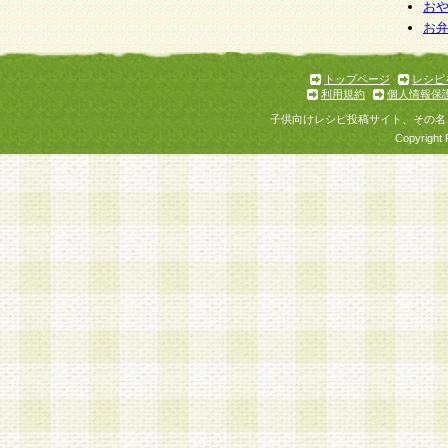
お
お
トップページ
レシピ
利用規約
個人情報保
子供向けレシピ投稿サイト、その名
Copyright 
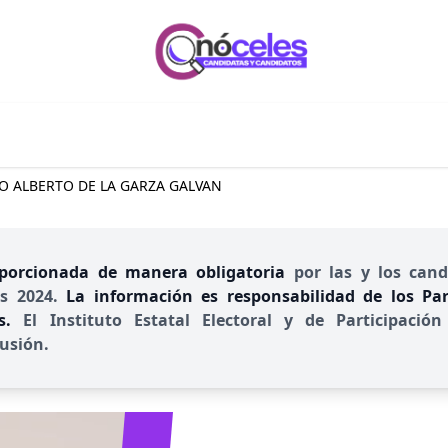
O ALBERTO DE LA GARZA GALVAN
porcionada de manera obligatoria
por las y los cand
es 2024.
La información es responsabilidad de los Part
es.
El Instituto Estatal Electoral y de Participac
usión.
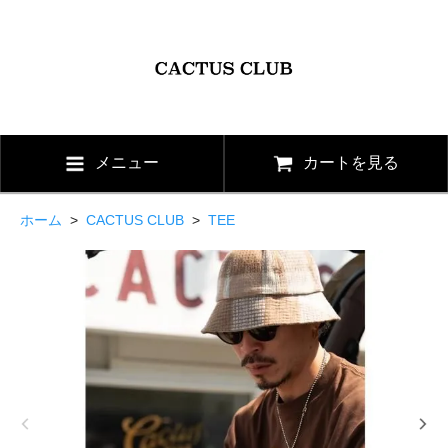
メニュー
カートを見る
ホーム
>
CACTUS CLUB
>
TEE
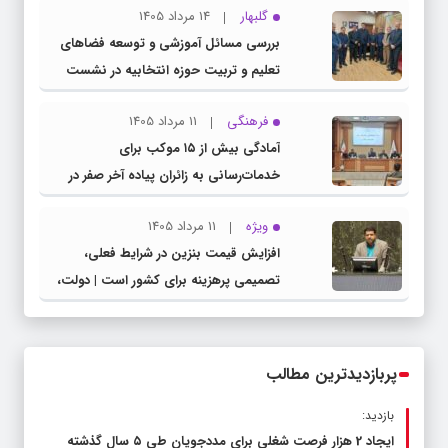
گلبهار
14 مرداد 1405
بررسی مسائل آموزشی و توسعه فضاهای
تعلیم و تربیت حوزه انتخابیه در نشست
مشترک عضو کمیسیون آموزش مجلس با
فرهنگی
11 مرداد 1405
مدیرکل آموزش و پرورش خراسان رضوی
آمادگی بیش از ۱۵ موکب برای
خدمات‌رسانی به زائران پیاده آخر صفر در
شهرستان چناران
ویژه
11 مرداد 1405
افزایش قیمت بنزین در شرایط فعلی،
تصمیمی پرهزینه برای کشور است | دولت،
قاچاق سوخت و عوامل اصلی ناترازی را
محدود کند، نه سفره مردم
پربازدیدترین مطالب
بازدید:
ایجاد 2 هزار فرصت شغلی برای مددجویان طی ۵ سال گذشته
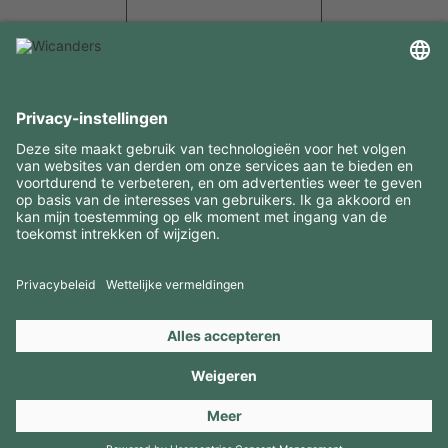
INTERESSANTE INFORMATIE
MIDDELEN
CONTACTEN
BEZOEK ONZE MERKEN
Copyright 2026 © Amorim Cork Solutions. All rights reserved.
by
Webcomum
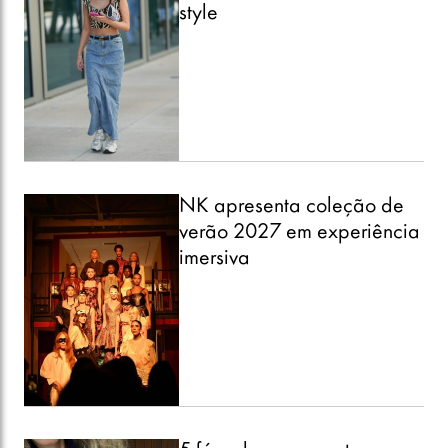
style
NK apresenta coleção de
verão 2027 em experiência
imersiva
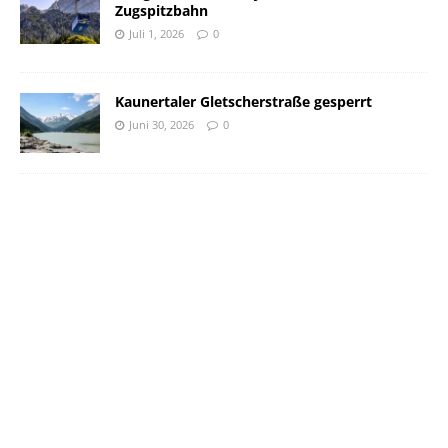
Zugspitzbahn
Juli 1, 2026
0
Kaunertaler Gletscherstraße gesperrt
Juni 30, 2026
0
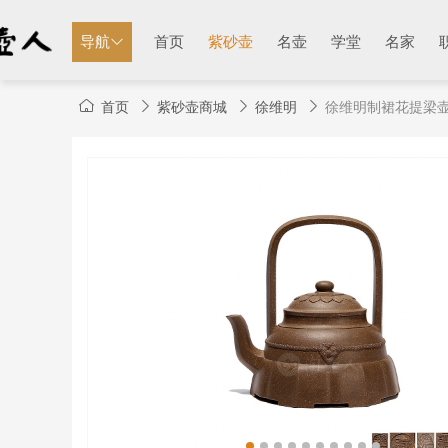
导航
首页
紫砂壶
名壶
学堂
名家
首页
紫砂壶商城
徐维明
徐维明制裙花提梁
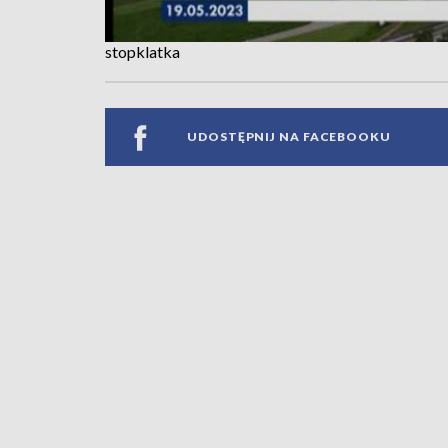
stopklatka
UDOSTĘPNIJ NA FACEBOOKU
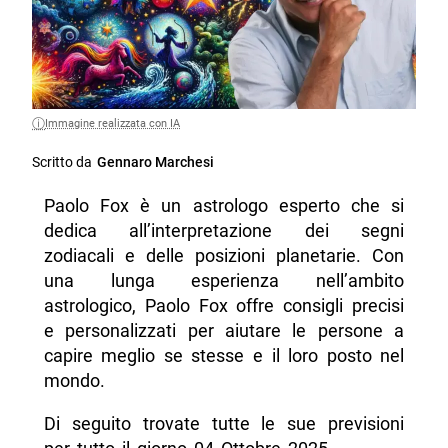
Immagine realizzata con IA
Scritto da
Gennaro Marchesi
Paolo Fox è un astrologo esperto che si
dedica all’interpretazione dei segni
zodiacali e delle posizioni planetarie. Con
una lunga esperienza nell’ambito
astrologico, Paolo Fox offre consigli precisi
e personalizzati per aiutare le persone a
capire meglio se stesse e il loro posto nel
mondo.
Di seguito trovate tutte le sue previsioni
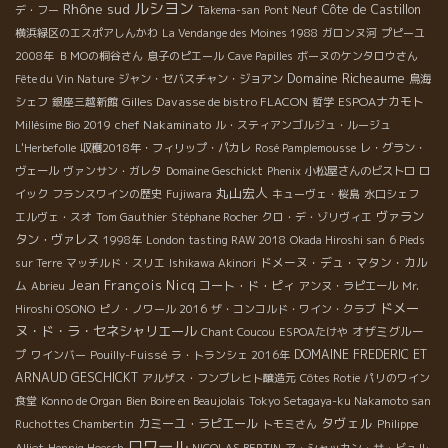
ルシヨン
Rhône sud
Côte de Castillon
デ・フー
Takema-san
Pont Neuf
横浜緑区のエスポアしんかわ
La Vendange des Moines 1988
ガロンヌ河
プピーユ
2008年
ＢＭОの桐谷さん
息子のピエール
Cave Papilles
ボーヌのケンタロウさん
Domaine Richeaume
Fête du Vin Nature
ジャン・セバスチャン・ジョアン
鳥海
Gilles Davasse de bistro FLACON
ESPOAナカモト
シェフ
銀座三越新館
哲学
chef Nakaminato
Millésime Bio 2019
ル・スティアンゴルジュ・ルージュ
L'Herbefolle
収穫2018年・フィリップ・パカレ
Rosé Pamplemousse
レ・グラン・
ヴェール
ヴァンサン・ガレタ
Domaine Geschickt
Phenix
小松屋さんのビストロ
ロ
丸山宏人
イック
フランスワインの歴史
Fujiwara
キューヴェ・桜島
水口シェフ
ヴァラン
エルヴェ・スオ
Tom Gauthier
Stéphane Rocher
クロ・デ・ゾリヴィエ
タン・ヴァレス
1998年
London tasting RAW 2018
Okada Hiroshi san
6 Pieds
ドメーヌ・デュ・マタン・カル
sur Terre
マッチルド・スリエ
Ishikawa Akinori
Jean François Nicq
ム
コート・ド・ピィ
Abrieu
アンヌ・ラピエール
Mr.
ドメー
Hiroshi OSONO
ピノ・ノワール 2016
ザ・コンコルド・ワイン・クラブ
ヌ・ド・ラ・セネシャリエール
オザミグルー
Chant Coucou
ESPOAたけや
プ
DOMAINE FREDERIC ET
ワインバー
Pouilly-Fuissé
ラ・トランシェ 2016年
ARNAUD GESCHICKT
アルザス・フンブレヒト醸造元
Côtes Rotie
パリのワイン
食堂
Konno de Organ
Bien Boire en Beaujolais
Tokyo Setagaya-ku Nakamoto san
タヴェル
カミーユ・ラピエール
Ruchottes Chambertin
トモミさん
Philippe
ロワール
Alliet
Hennig Hoesch
NICOLAS BERTIN
ア・シャッカン・サ・ビュル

◆ ◆ ◆ ◆ ◆ ◆ ◆

What the task asks: Drop the pictures; return the lines above from the line containing "e personalizzati per aiutare le persone a" to the line containing "ドメーヌ・デュ・マタン・カル", both included, exactly.

Response for this exercise:
e personalizzati per aiutare le persone a
capire meglio se stesse e il loro posto nel
mondo.
Di seguito trovate tutte le sue previsioni
ルシヨン
Rhône sud
Côte de Castillon
デ・フー
Takema-san
Pont Neuf
横浜緑区のエスポアしんかわ
La Vendange des Moines 1988
ガロンヌ河
プピーユ
2008年
ＢＭОの桐谷さん
息子のピエール
Cave Papilles
ボーヌのケンタロウさん
Domaine Richeaume
Fête du Vin Nature
ジャン・セバスチャン・ジョアン
鳥海
Gilles Davasse de bistro FLACON
ESPOAナカモト
シェフ
銀座三越新館
哲学
chef Nakaminato
Millésime Bio 2019
ル・スティアンゴルジュ・ルージュ
L'Herbefolle
収穫2018年・フィリップ・パカレ
Rosé Pamplemousse
レ・グラン・
ヴェール
ヴァンサン・ガレタ
Domaine Geschickt
Phenix
小松屋さんのビストロ
ロ
丸山宏人
イック
フランスワインの歴史
Fujiwara
キューヴェ・桜島
水口シェフ
ヴァラン
エルヴェ・スオ
Tom Gauthier
Stéphane Rocher
クロ・デ・ゾリヴィエ
タン・ヴァレス
1998年
London tasting RAW 2018
Okada Hiroshi san
6 Pieds
ドメーヌ・デュ・マタン・カル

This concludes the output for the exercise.